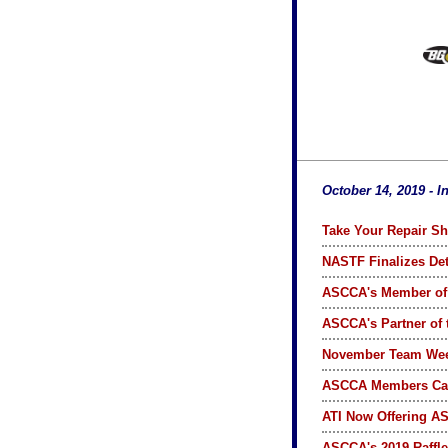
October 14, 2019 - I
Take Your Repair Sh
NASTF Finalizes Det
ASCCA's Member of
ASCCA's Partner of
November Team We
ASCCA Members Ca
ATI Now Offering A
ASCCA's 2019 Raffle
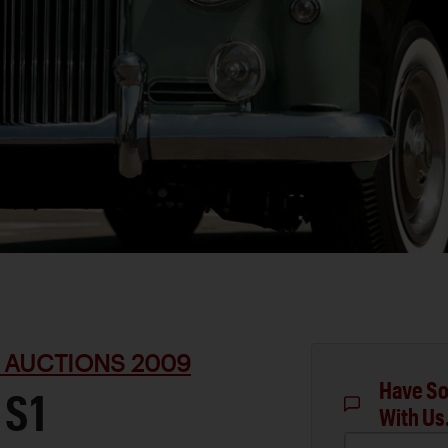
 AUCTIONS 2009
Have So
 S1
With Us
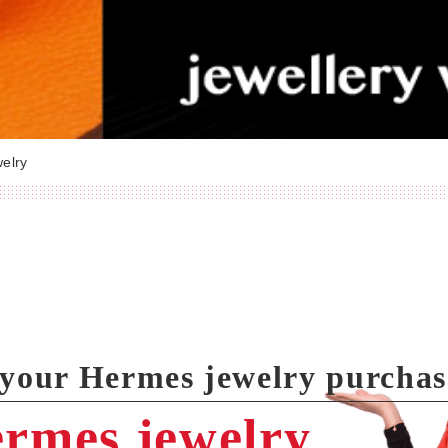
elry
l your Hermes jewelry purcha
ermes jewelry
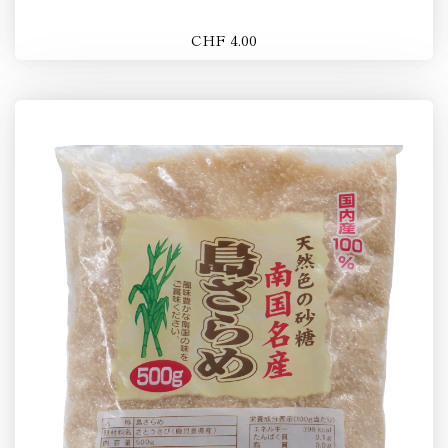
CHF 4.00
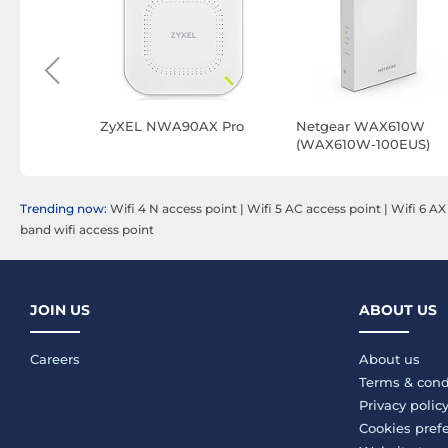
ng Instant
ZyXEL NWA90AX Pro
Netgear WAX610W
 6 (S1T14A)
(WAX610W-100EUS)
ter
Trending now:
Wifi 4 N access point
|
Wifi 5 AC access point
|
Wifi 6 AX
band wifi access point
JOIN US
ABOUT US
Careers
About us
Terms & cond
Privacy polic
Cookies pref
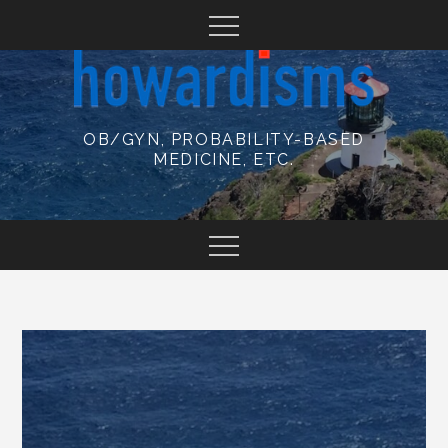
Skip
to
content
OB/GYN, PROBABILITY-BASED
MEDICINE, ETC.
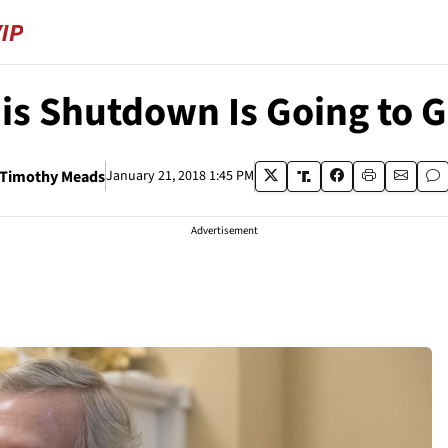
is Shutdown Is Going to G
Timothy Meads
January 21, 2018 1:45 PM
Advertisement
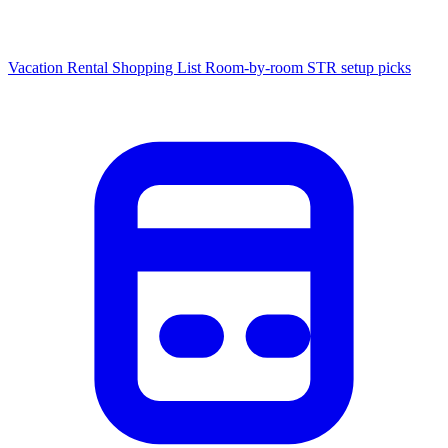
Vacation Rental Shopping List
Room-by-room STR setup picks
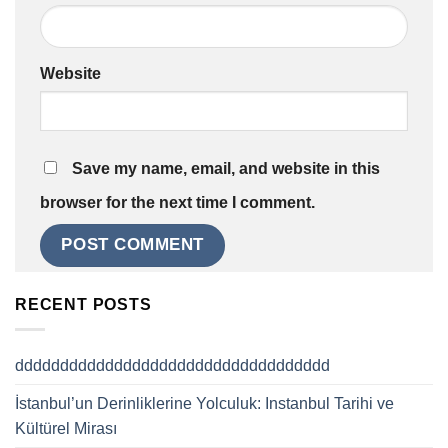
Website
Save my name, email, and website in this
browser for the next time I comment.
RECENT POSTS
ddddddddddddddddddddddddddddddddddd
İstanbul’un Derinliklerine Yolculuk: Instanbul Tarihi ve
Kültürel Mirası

________________________________________

## WHAT IS BEING ASKED
Transcribe every entry word for word, but omit the pictures.

## ANSWER FOR THIS EXERCISE
October 14, 2019 - I
Take Your Repair Sh
NASTF Finalizes Det
ASCCA's Member of
ASCCA's Partner of
November Team We
ASCCA Members Ca
ATI Now Offering A
ASCCA's 2019 Raffle
 AUCTIONS 2009
Have So
 S1
With Us
elry
l your Hermes jewelry purcha
ermes jewelry
CHF 4.00
ng Instant
ZyXEL NWA90AX Pro
Netgear WAX610W
 6 (S1T14A)
(WAX610W-100EUS)
ter
Trending now:
Wifi 4 N access point
|
Wifi 5 AC access point
|
Wifi 6 AX
band wifi access point
JOIN US
ABOUT US
Careers
About us
Terms & cond
Privacy polic
Cookies pref
Skip
to
content
OB/GYN, PROBABILITY-BASED
MEDICINE, ETC.
is Shutdown Is Going to G
Timothy Meads
January 21, 2018 1:45 PM
Advertisement
Vacation Rental Shopping List
Room-by-room STR setup picks
Website
Save my name, email, and website in this
browser for the next time I comment.
RECENT POSTS
ddddddddddddddddddddddddddddddddddd
İstanbul’un Derinliklerine Yolculuk: Instanbul Tarihi ve
Kültürel Mirası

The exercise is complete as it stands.